No segundo semestre do ano passado, a Manchester já havia anunciado a incorporação da Ficus Capital, com atuação em Belo Horizonte (MG) e Ribeirão Preto (SP), adicionando à sua estrutura 30 novos profissionais e cerca de R$ 2,5 bilhões em ativos sob gestão.
Eduardo Cubas, sócio e chefe de alocação na Manchester, aponta que a taxa de juros elevada torna mais difícil que os negócios no segmento ganhem escala. “Assessoria é escala, não margem. Escritórios maiores acabam conseguindo atuar de forma mais completa, porque os pequenos não absorvem todas as demandas dos clientes, como aplicações no exterior”.
Neste cenário, a Manchester deve continuar a crescer de forma inorgânica, via aquisições. Mas ressalta que o crescimento orgânico também é um caminho forte de crescimento e significou R$ 1 bilhão a mais sob custódia em 2025. Pretende criar um braço de consultoria de investimentos, que cobre uma taxa fixa (fee based) sobre o patrimônio. Hoje, R$ 3,3 bilhões sob custódia do escritório já estão enquadrados no fee based, mas são adicionados ao modelo cerca de R$ 200 milhões por mês.

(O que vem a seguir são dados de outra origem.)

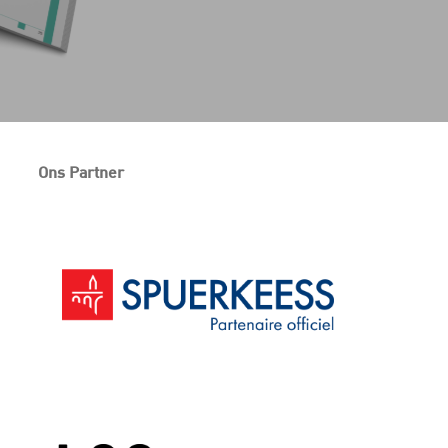
Ons Partner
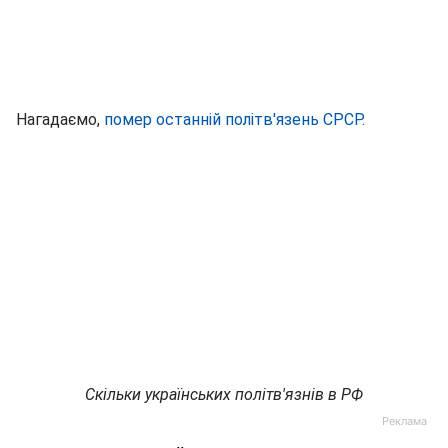
Нагадаємо,
помер останній політв'язень СРСР.
Скільки українських політв'язнів в РФ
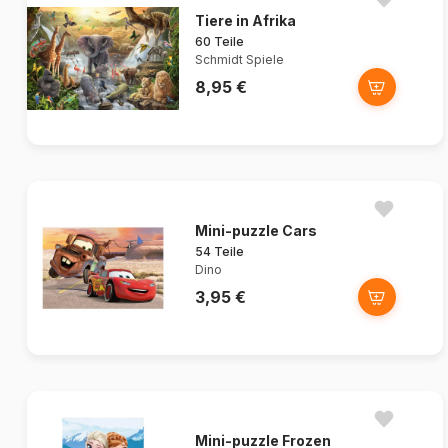
Tiere in Afrika
60 Teile
Schmidt Spiele
8,95 €
Mini-puzzle Cars
54 Teile
Dino
3,95 €
Mini-puzzle Frozen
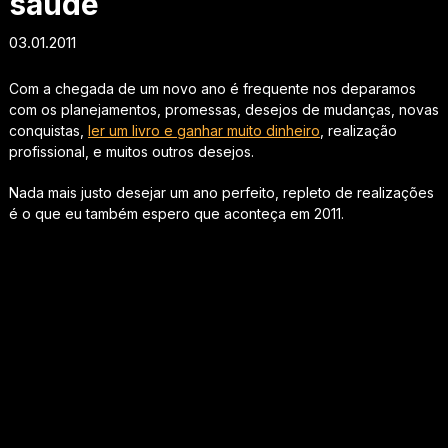
saúde
03.01.2011
Com a chegada de um novo ano é frequente nos deparamos
com os planejamentos, promessas, desejos de mudanças, novas
conquistas,
ler um livro e ganhar muito dinheiro
, realização
profissional, e muitos outros desejos.
Nada mais justo desejar um ano perfeito, repleto de realizações
é o que eu também espero que aconteça em 2011.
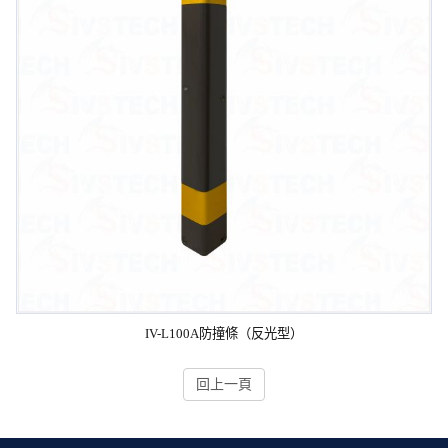
IV-L100A防撞條（反光型）
回上一頁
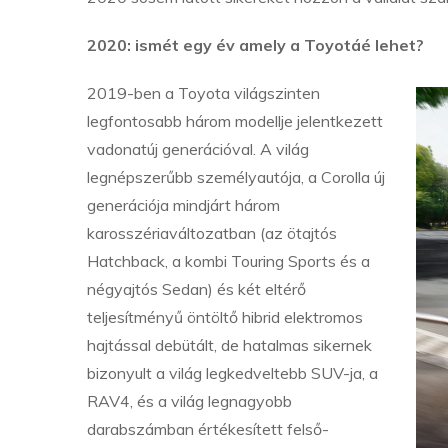
2020: ismét egy év amely a Toyotáé lehet?
2019-ben a Toyota világszinten
legfontosabb három modellje jelentkezett
vadonatúj generációval. A világ
legnépszerűbb személyautója, a Corolla új
generációja mindjárt három
karosszériaváltozatban (az ötajtós
Hatchback, a kombi Touring Sports és a
négyajtós Sedan) és két eltérő
teljesítményű öntöltő hibrid elektromos
hajtással debütált, de hatalmas sikernek
bizonyult a világ legkedveltebb SUV-ja, a
RAV4, és a világ legnagyobb
darabszámban értékesített felső-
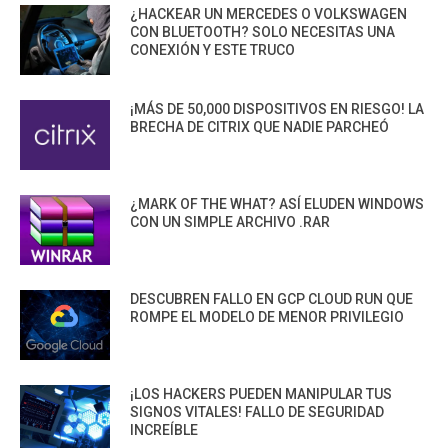
¿HACKEAR UN MERCEDES O VOLKSWAGEN
CON BLUETOOTH? SOLO NECESITAS UNA
CONEXIÓN Y ESTE TRUCO
¡MÁS DE 50,000 DISPOSITIVOS EN RIESGO! LA
BRECHA DE CITRIX QUE NADIE PARCHEÓ
¿MARK OF THE WHAT? ASÍ ELUDEN WINDOWS
CON UN SIMPLE ARCHIVO .RAR
DESCUBREN FALLO EN GCP CLOUD RUN QUE
ROMPE EL MODELO DE MENOR PRIVILEGIO
¡LOS HACKERS PUEDEN MANIPULAR TUS
SIGNOS VITALES! FALLO DE SEGURIDAD
INCREÍBLE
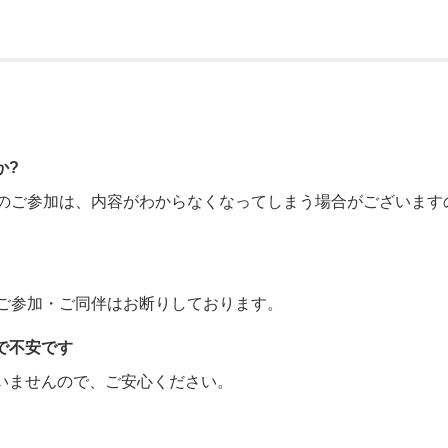
か?
らのご参加は、内容がわからなくなってしまう場合がございます
はご参加・ご同伴はお断りしております。
で不安です
いませんので、ご安心ください。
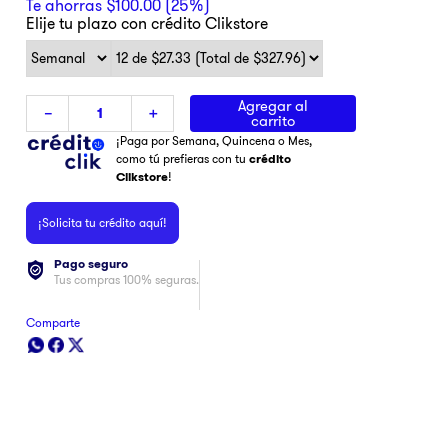
Te ahorras
$
100
.
00
(
25%
)
Elije tu plazo con crédito Clikstore
Agregar al
－
＋
carrito
¡Paga por Semana, Quincena o Mes,
como tú prefieras con tu
crédito
Clikstore
!
¡Solicita tu crédito aquí!
Pago seguro
Tus compras 100% seguras.
Comparte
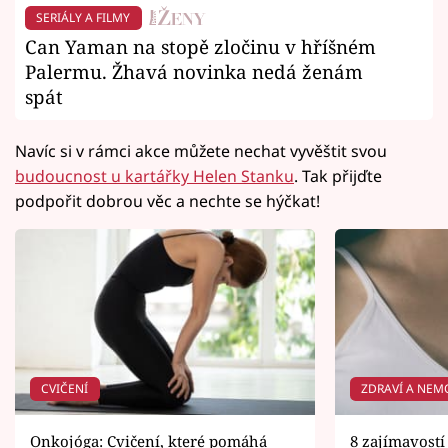
SERIÁLY A FILMY
Can Yaman na stopě zločinu v hříšném
Palermu. Žhavá novinka nedá ženám
spát
Navíc si v rámci akce můžete nechat vyvěštit svou
budoucnost u kartářky Helen Stanku
. Tak přijďte
podpořit dobrou věc a nechte se hýčkat!
CVIČENÍ
ZDRAVÍ A NEM
Onkojóga: Cvičení, které pomáhá
8 zajímavostí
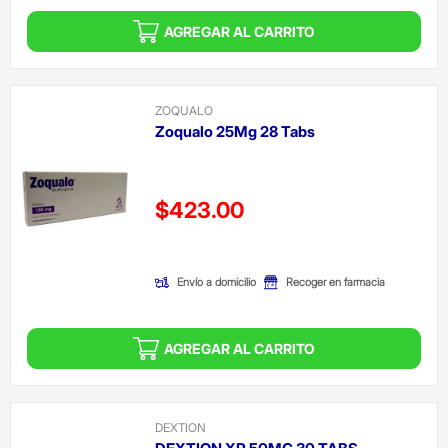
AGREGAR AL CARRITO
ZOQUALO
Zoqualo 25Mg 28 Tabs
Precio reducido de
$423.00
(Oferta)
Envío a domicilio
Recoger en farmacia
AGREGAR AL CARRITO
DEXTION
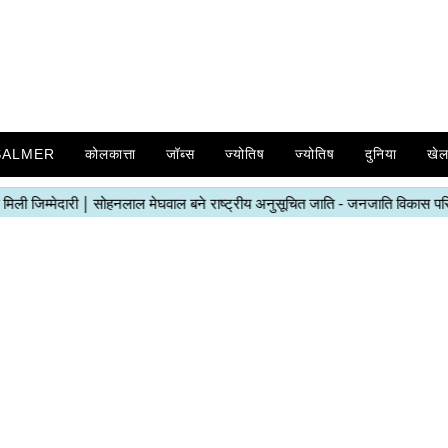
SALMER
कोलकात्ता
जॉब्स
ज्योतिष
ज्योतिष
दुनिया
खे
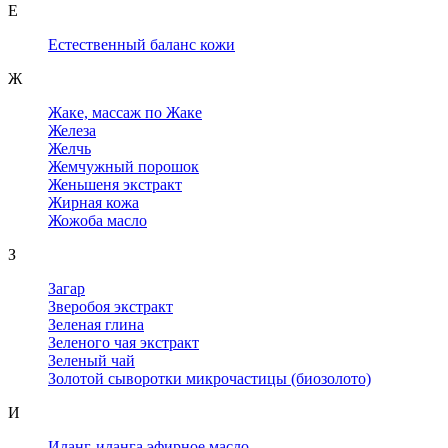
Е
Естественный баланс кожи
Ж
Жаке, массаж по Жаке
Железа
Желчь
Жемчужный порошок
Женьшеня экстракт
Жирная кожа
Жожоба масло
З
Загар
Зверобоя экстракт
Зеленая глина
Зеленого чая экстракт
Зеленый чай
Золотой сыворотки микрочастицы (биозолото)
И
Иланг-иланга эфирное масло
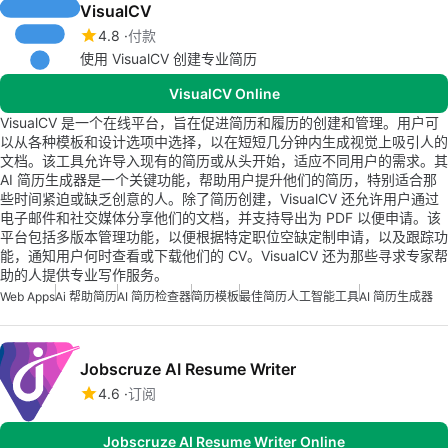
VisualCV
4.8
付款
使用 VisualCV 创建专业简历
VisualCV Online
VisualCV 是一个在线平台，旨在促进简历和履历的创建和管理。用户可
以从各种模板和设计选项中选择，以在短短几分钟内生成视觉上吸引人的
文档。该工具允许导入现有的简历或从头开始，适应不同用户的需求。其
AI 简历生成器是一个关键功能，帮助用户提升他们的简历，特别适合那
些时间紧迫或缺乏创意的人。除了简历创建，VisualCV 还允许用户通过
电子邮件和社交媒体分享他们的文档，并支持导出为 PDF 以便申请。该
平台包括多版本管理功能，以便根据特定职位空缺定制申请，以及跟踪功
能，通知用户何时查看或下载他们的 CV。VisualCV 还为那些寻求专家帮
助的人提供专业写作服务。
Web Apps
Ai 帮助简历
AI 简历检查器
简历模板
最佳简历人工智能工具
AI 简历生成器
Jobscruze AI Resume Writer
4.6
订阅
Jobscruze AI Resume Writer Online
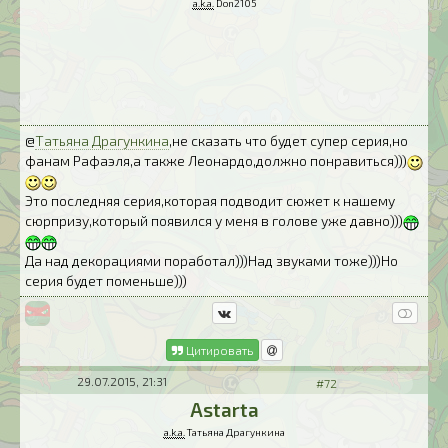
a.k.a.
Don2105
@
Татьяна Драгункина
,не сказать что будет супер серия,но
фанам Рафаэля,а также Леонардо,должно понравиться)))
Это последняя серия,которая подводит сюжет к нашему
сюрпризу,который появился у меня в голове уже давно)))
Да над декорациями поработал)))Над звуками тоже)))Но
серия будет поменьше)))
Цитировать
29.07.2015, 21:31
#72
Astarta
a.k.a.
Татьяна Драгункина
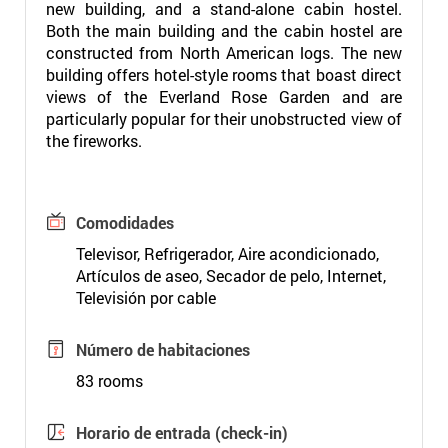
new building, and a stand-alone cabin hostel.
Both the main building and the cabin hostel are
constructed from North American logs. The new
building offers hotel-style rooms that boast direct
views of the Everland Rose Garden and are
particularly popular for their unobstructed view of
the fireworks.
Comodidades
Televisor, Refrigerador, Aire acondicionado,
Artículos de aseo, Secador de pelo, Internet,
Televisión por cable
Número de habitaciones
83 rooms
Horario de entrada (check-in)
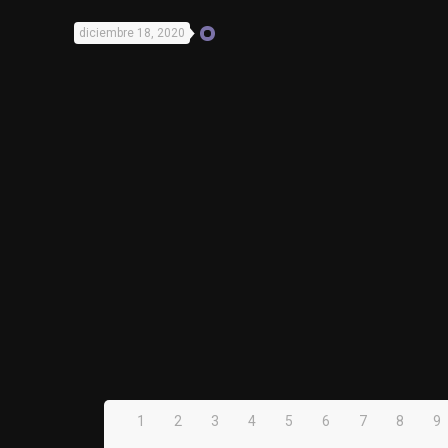
diciembre 18, 2020
1
2
3
4
5
6
7
8
9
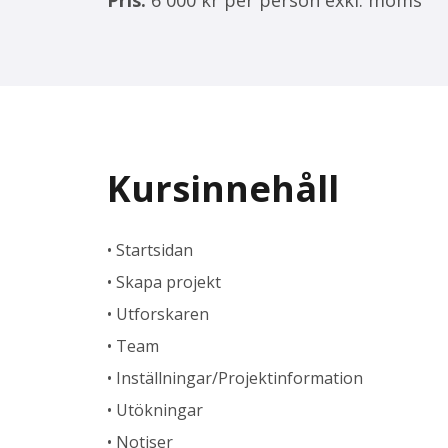
Kursinnehåll
• Startsidan
• Skapa projekt
• Utforskaren
• Team
• Inställningar/Projektinformation
• Utökningar
• Notiser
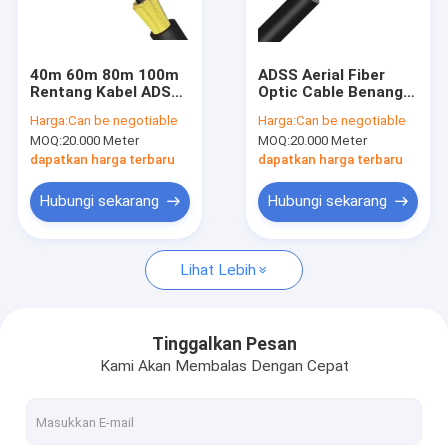
Hubungi kami
40m 60m 80m 100m
ADSS Aerial Fiber
Rentang Kabel ADSS
Optic Cable Benang
Kabel Serat Optik Luar Ruangan
Benang Aramid Jaket
Aramid Jaket Ganda
Harga:
Can be negotiable
Harga:
Can be negotiable
Ganda 24core 48core
100m 120m Rentang
MOQ:
20.000 Meter
MOQ:
20.000 Meter
24core 48core
Kabel Serat Optik Pendukung Mandiri
dapatkan harga terbaru
dapatkan harga terbaru
Kabel drop FTTH dalam ruangan
Hubungi sekarang
Hubungi sekarang
Kabel drop FTTH luar ruangan
Lihat Lebih
Kabel Patch FTTH
KABEL LAN UTP
Tinggalkan Pesan
Kami Akan Membalas Dengan Cepat
Kabel Lan FTP
KABEL LAN SFTP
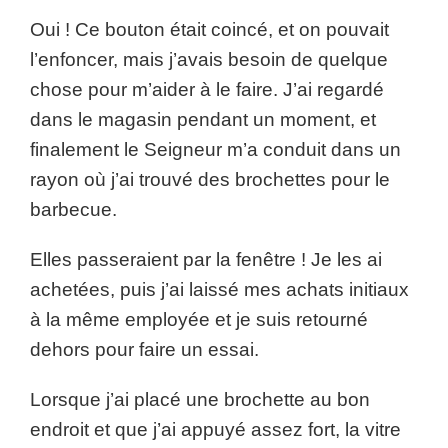
Oui ! Ce bouton était coincé, et on pouvait
l’enfoncer, mais j’avais besoin de quelque
chose pour m’aider à le faire. J’ai regardé
dans le magasin pendant un moment, et
finalement le Seigneur m’a conduit dans un
rayon où j’ai trouvé des brochettes pour le
barbecue.
Elles passeraient par la fenêtre ! Je les ai
achetées, puis j’ai laissé mes achats initiaux
à la même employée et je suis retourné
dehors pour faire un essai.
Lorsque j’ai placé une brochette au bon
endroit et que j’ai appuyé assez fort, la vitre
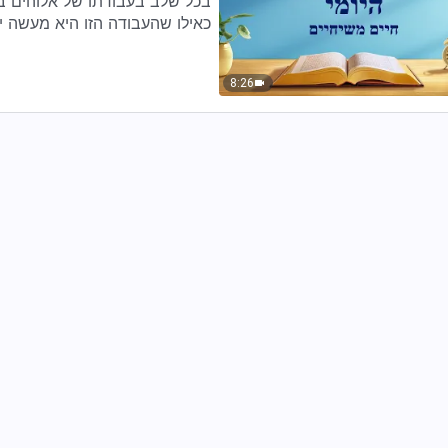
בכל שלב בעבודתו של אלוהים בק
כאילו שהעבודה הזו היא מעשה י
8:26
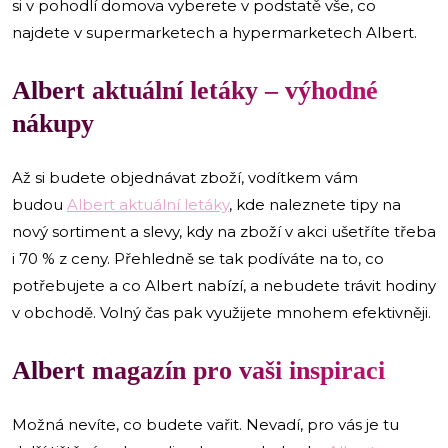
si v pohodlí domova vyberete v podstatě vše, co
najdete v supermarketech a hypermarketech Albert.
Albert aktuální letáky – výhodné
nákupy
Až si budete objednávat zboží, vodítkem vám
budou
Albert aktuální letáky
, kde naleznete tipy na
nový sortiment a slevy, kdy na zboží v akci ušetříte třeba
i 70 % z ceny. Přehledně se tak podíváte na to, co
potřebujete a co Albert nabízí, a nebudete trávit hodiny
v obchodě. Volný čas pak využijete mnohem efektivněji.
Albert magazín pro vaši inspiraci
Možná nevíte, co budete vařit. Nevadí, pro vás je tu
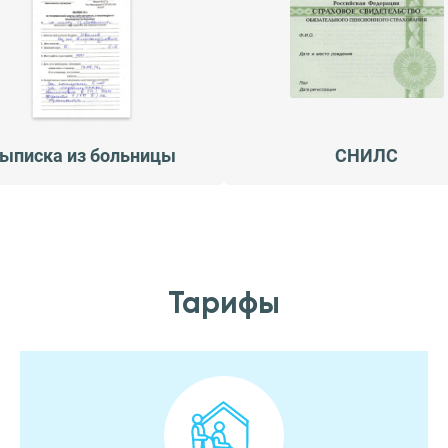
ыписка из больницы
СНИЛС
Тарифы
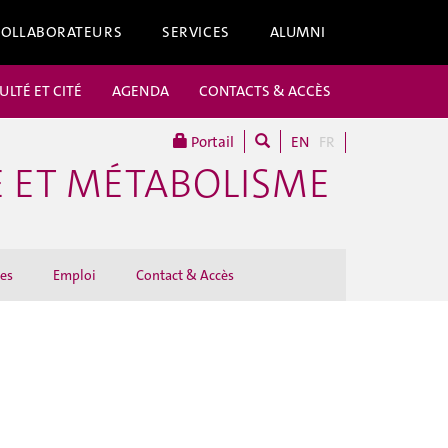
COLLABORATEURS
SERVICES
ALUMNI
ULTÉ ET CITÉ
AGENDA
CONTACTS & ACCÈS
Portail
EN
FR
E ET MÉTABOLISME
es
Emploi
Contact & Accès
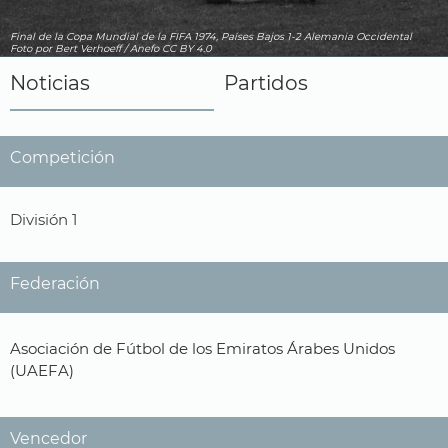
Final de la Copa Mundial de la FIFA 1974, Países Bajos 1-2 Alemania Occidental
Foto
por Bert Verhoeff / Anefo
CC BY 4.0
Noticias
Partidos
Competición
División 1
Federación
Asociación de Fútbol de los Emiratos Árabes Unidos
(UAEFA)
Vencedor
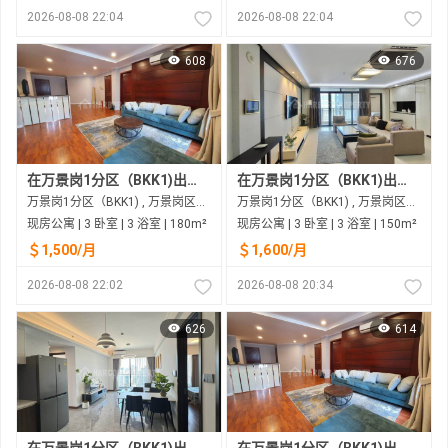
2026-08-08 22:04
2026-08-08 22:04
608
676
在万景岗1分区（BKK1)出租的现房公寓
在万景岗1分区（BKK1)出租的现房公寓
万景岗1分区（BKK1) , 万景岗区（BKK) , 金边市
万景岗1分区（BKK1) , 万景岗区（BKK) , 金边市
现房公寓 | 3 卧室 | 3 浴室 | 180m²
现房公寓 | 3 卧室 | 3 浴室 | 150m²
＄1,500/月
＄1,600/月
2026-08-08 22:02
2026-08-08 20:34
626
614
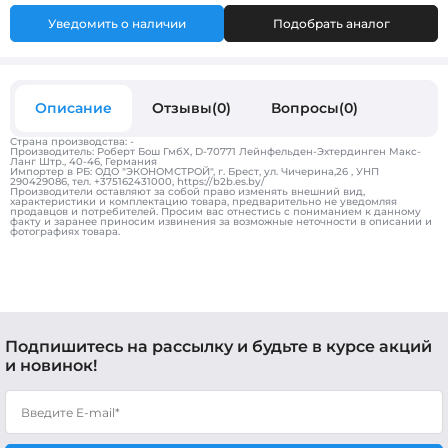
Уведомить о наличии
Подобрать аналог
Описание
Отзывы(0)
Вопросы(0)
Страна производства: -
Производитель: Роберт Бош ГмбХ, D-70771 Лейнфельден-Эхтердинген Макс-
Ланг Штр., 40-46, Германия
Импортер в РБ: ОДО "ЭКОНОМСТРОЙ", г. Брест, ул. Чичерина,26 , УНП
290429086, тел. +375162431000, https://b2b.es.by/
Производители оставляют за собой право изменять внешний вид,
характеристики и комплектацию товара, предварительно не уведомляя
продавцов и потребителей. Просим вас отнестись с пониманием к данному
факту и заранее приносим извинения за возможные неточности в описании и
фотографиях товара.
Подпишитесь на рассылку и будьте в курсе акций
и новинок!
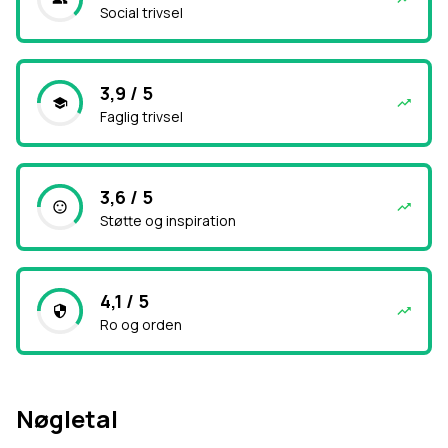
Social trivsel
3,9 / 5
Faglig trivsel
3,6 / 5
Støtte og inspiration
4,1 / 5
Ro og orden
Nøgletal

Cubas aponta que existem tanto escritórios e empreendedores que buscam uma forma de plugar o negócio a escritórios maiores como empresários que buscam vender um negócio que não está mais atrativo. A preferência da Manchester é pela primeira opção. “Queremos nos associar a quem busque ganhar dinheiro com o cliente, e não do cliente; tenha visão de longo prazo, ajude a criar novas linhas negócios e consolidar regiões onde já estamos, bem como desenvolver aquelas onde ainda não atuamos”.
O plano estratégico da assessoria, que começou como uma corretora há 59 anos e a unidade de negócio foi vendida pela XP em 2007, é alcançar R$ 100 bilhões sob gestão nos próximos sete anos. Desde 2024, a XP tem uma participação minoritária relevante no negócio, e o escritório atua exclusivamente com a plataforma do banco de investimentos: 65% a 75% do seu faturamento é gerado no sistema da XP. São 15 filiais, na região Sul e em São Paulo.